Cardiac toxic effects from paclitaxel with trastuzumab, presenting as grade 3 or 4 left ventricular systolic dysfunction (LVSD) or asymptomatic left ventricular ejection fraction decline (LVEF), were low in patients with node-negative, ERBB2-positive breast cancer, a new study published online ahead of print in JAMA Oncology has shown.¹

Although trastuzumab is a life-saving therapy for many patients with ERBB2- (formerly human epidermal growth factor receptor 2 [HER2]) positive breast cancer, it is often associated with symptomatic and asymptomatic left ventricular ejection fraction (LVEF) decline.

Therefore, researchers sought to evaluate the cardiotoxic effects of a trastuzumab-based treatment without an anthracycline for early stage ERBB2-positive breast cancer.

Researchers analyzed data from an uncontrolled, single-group study that enrolled 406 patients with node-negative, ERBB2-positive breast cancer that was 3 cm or smaller, and baseline LVEF 50% or higher.

Patients with a micrometastasis in a lymph node were also eligible to participate. All patients received adjuvant weekly paclitaxel for 12 weeks with trastuzumab, followed by trastuzumab monotherapy at a dose of 2 mg/kg weekly or 6 mg/kg every 3 weeks. Researchers assessed participants’ LVEF at baseline, 12 weeks, 6 months, and 1 year.

Results showed that overall, only 0.5% (95% CI, 0.1 – 1.8) of patients developed grade 3 LVSD and 3.2% (95% CI, 1.9 – 5.4) developed significant asymptomatic LVEF decline. Researchers found that median LVEF at baseline was 65% and was 64% at 12 weeks, 6 months, and 1 year.

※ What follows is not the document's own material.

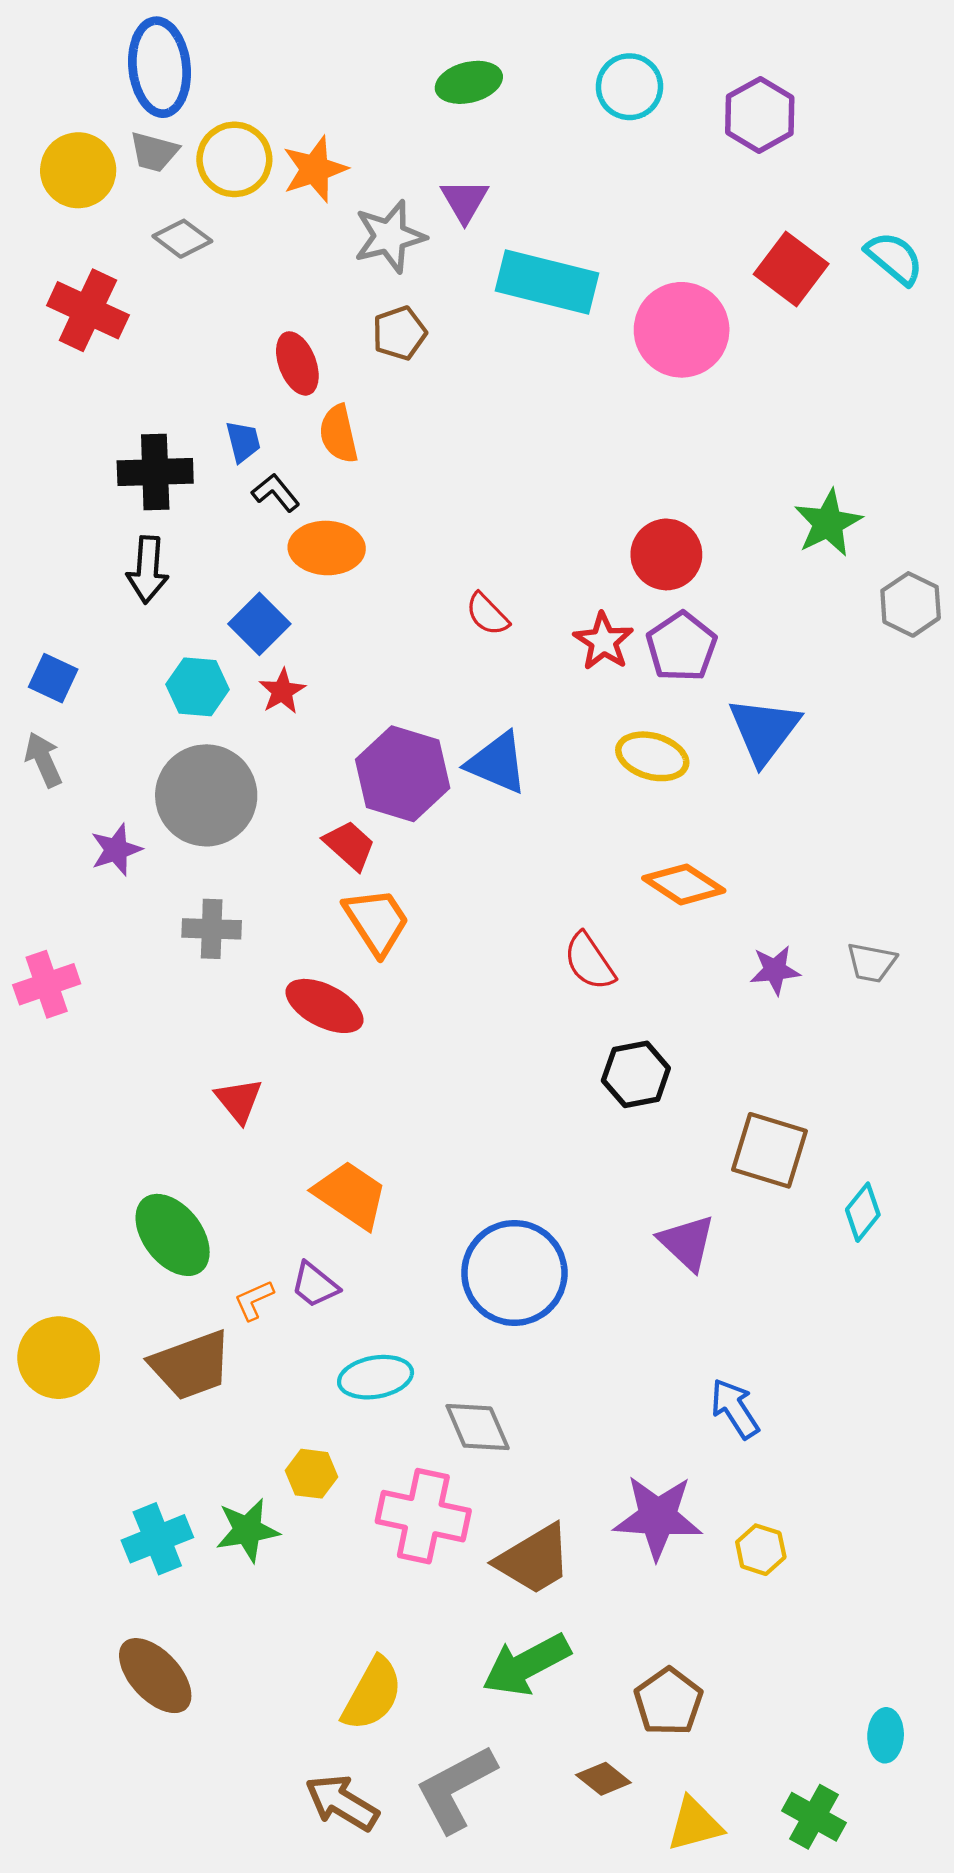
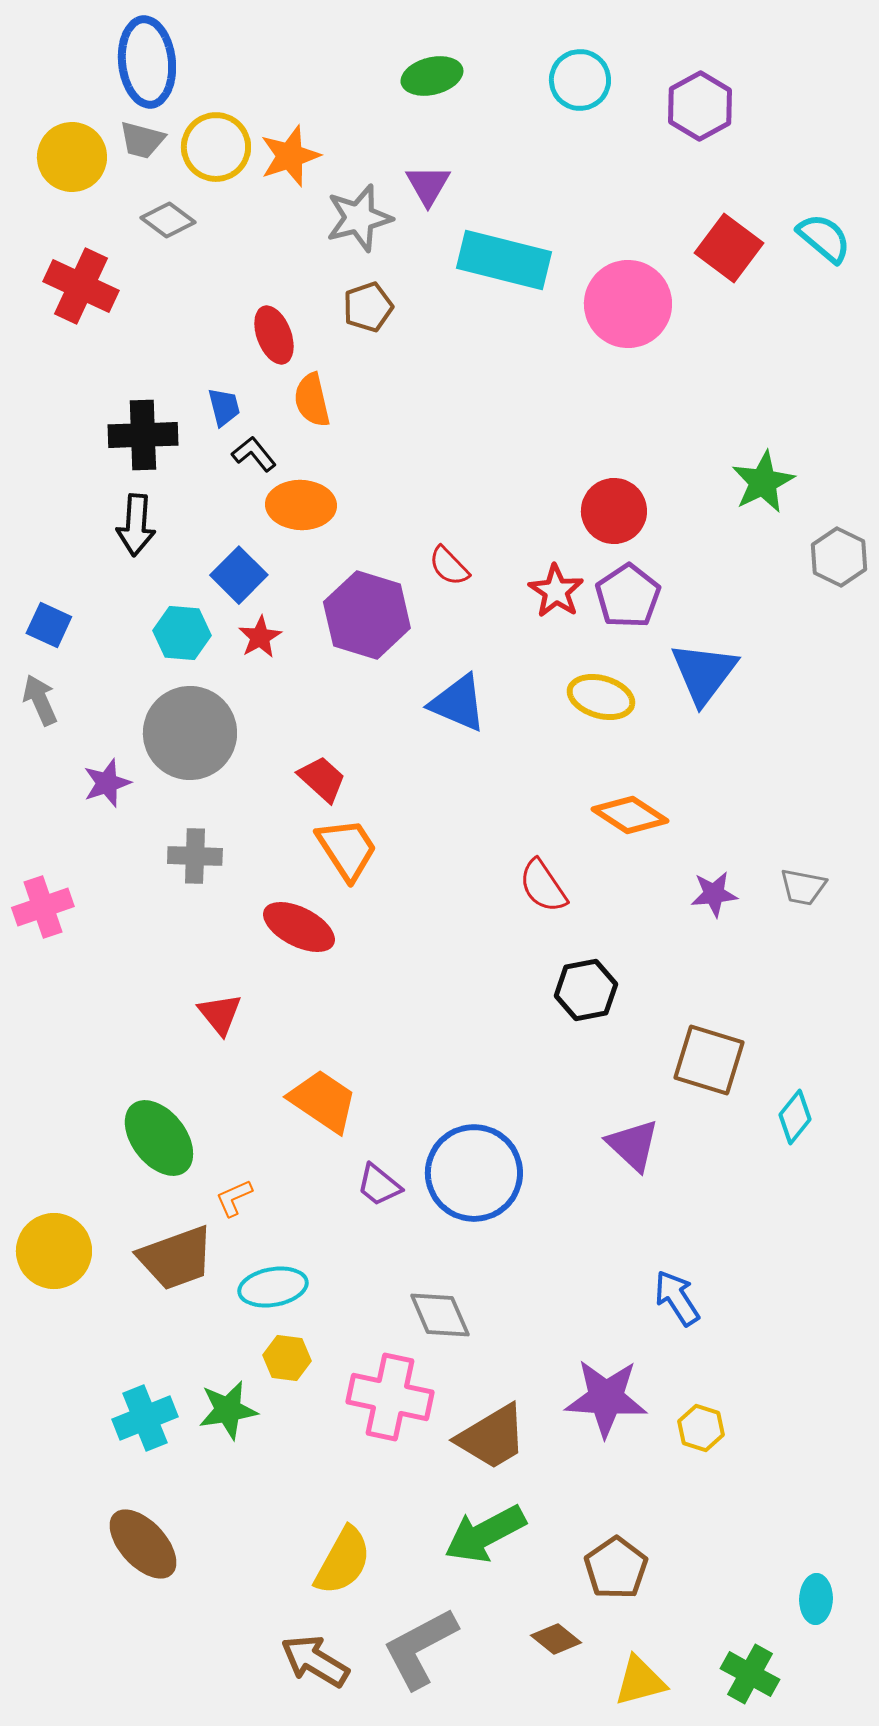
purple hexagon: (403, 774) -> (367, 615), moved
purple trapezoid: (315, 1285) -> (379, 1185), moved
cyan ellipse: (376, 1377) -> (273, 1287), moved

“Our findings suggest that LVEF monitoring during trastuzumab therapy without anthracyclines could be simplified for many individuals,” the authors concluded.

Reference

1. Dang C, Guo H, Najita J, et al. Cardiac outcomes of patients receiving adjuvant weekly paclitaxel and trastuzumab for node-negative, ERBB2-positive breast cancer [published online ahead of print November 5, 2015]. JAMA Oncol. doi: 10.1001/jamaoncol.2015.3709.